*** Begin section ***
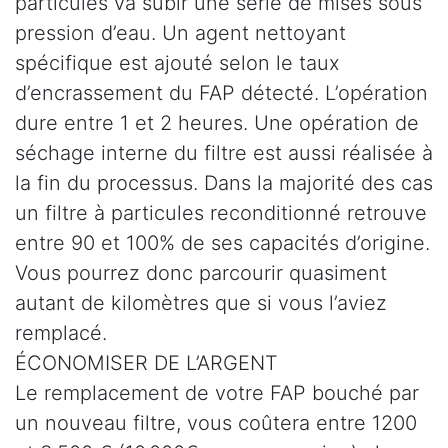
particules va subir une série de mises sous
pression d’eau. Un agent nettoyant
spécifique est ajouté selon le taux
d’encrassement du FAP détecté. L’opération
dure entre 1 et 2 heures. Une opération de
séchage interne du filtre est aussi réalisée à
la fin du processus. Dans la majorité des cas
un filtre à particules reconditionné retrouve
entre 90 et 100% de ses capacités d’origine.
Vous pourrez donc parcourir quasiment
autant de kilomètres que si vous l’aviez
remplacé.
ÉCONOMISER DE L’ARGENT
Le remplacement de votre FAP bouché par
un nouveau filtre, vous coûtera entre 1200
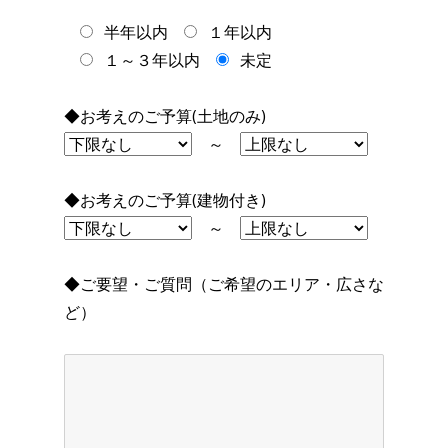
半年以内
１年以内
１～３年以内
未定
◆お考えのご予算(土地のみ)
～
◆お考えのご予算(建物付き)
～
◆ご要望・ご質問（ご希望のエリア・広さな
ど）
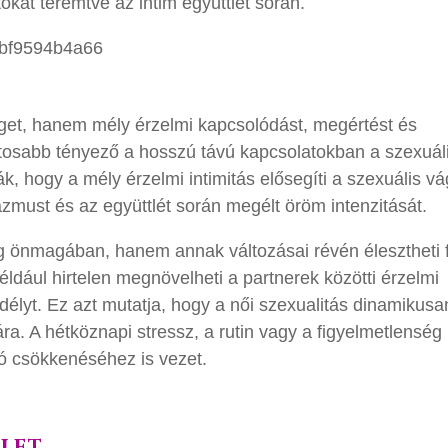
kat teremtve az intim együttlét során.
éget, hanem mély érzelmi kapcsolódást, megértést és
ontosabb tényező a hosszú távú kapcsolatokban a szexuál
k, hogy a mély érzelmi intimitás elősegíti a szexuális v
zmust és az együttlét során megélt öröm intenzitását.
 önmagában, hanem annak változásai révén élesztheti f
például hirtelen megnövelheti a partnerek közötti érzelmi
délyt. Ez azt mutatja, hogy a női szexualitás dinamikusa
ra. A hétköznapi stressz, a rutin vagy a figyelmetlenség 
dó csökkenéséhez is vezet.
elet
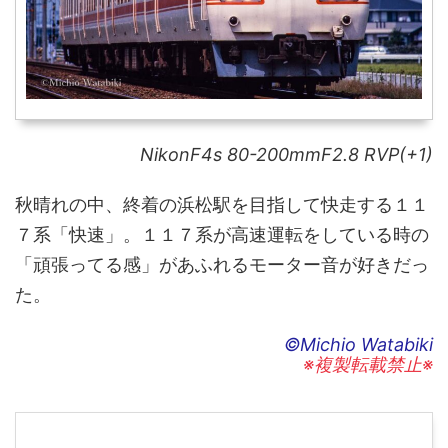
NikonF4s 80-200mmF2.8 RVP(+1)
秋晴れの中、終着の浜松駅を目指して快走する１１
７系「快速」。１１７系が高速運転をしている時の
「頑張ってる感」があふれるモーター音が好きだっ
た。
©Michio Watabiki
※複製転載禁止※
*** End section ***
■ **PROBLEM DETAILS**
A faithful copy of all the entries is required, pictures excluded.

■ **EXPECTED ANSWER**
particules va subir une série de mises sous
pression d’eau. Un agent nettoyant
spécifique est ajouté selon le taux
d’encrassement du FAP détecté. L’opération
dure entre 1 et 2 heures. Une opération de
séchage interne du filtre est aussi réalisée à
la fin du processus. Dans la majorité des cas
un filtre à particules reconditionné retrouve
entre 90 et 100% de ses capacités d’origine.
Vous pourrez donc parcourir quasiment
autant de kilomètres que si vous l’aviez
remplacé.
ÉCONOMISER DE L’ARGENT
Le remplacement de votre FAP bouché par
un nouveau filtre, vous coûtera entre 1200
半年以内
１年以内
１～３年以内
未定
◆お考えのご予算(土地のみ)
～
◆お考えのご予算(建物付き)
～
◆ご要望・ご質問（ご希望のエリア・広さな
ど）
kat teremtve az intim együttlét során.
éget, hanem mély érzelmi kapcsolódást, megértést és
ontosabb tényező a hosszú távú kapcsolatokban a szexuál
k, hogy a mély érzelmi intimitás elősegíti a szexuális v
zmust és az együttlét során megélt öröm intenzitását.
 önmagában, hanem annak változásai révén élesztheti f
például hirtelen megnövelheti a partnerek közötti érzelmi
délyt. Ez azt mutatja, hogy a női szexualitás dinamikusa
ra. A hétköznapi stressz, a rutin vagy a figyelmetlenség 
dó csökkenéséhez is vezet.
elet
NikonF4s 80-200mmF2.8 RVP(+1)
秋晴れの中、終着の浜松駅を目指して快走する１１
７系「快速」。１１７系が高速運転をしている時の
「頑張ってる感」があふれるモーター音が好きだっ
た。
©Michio Watabiki
※複製転載禁止※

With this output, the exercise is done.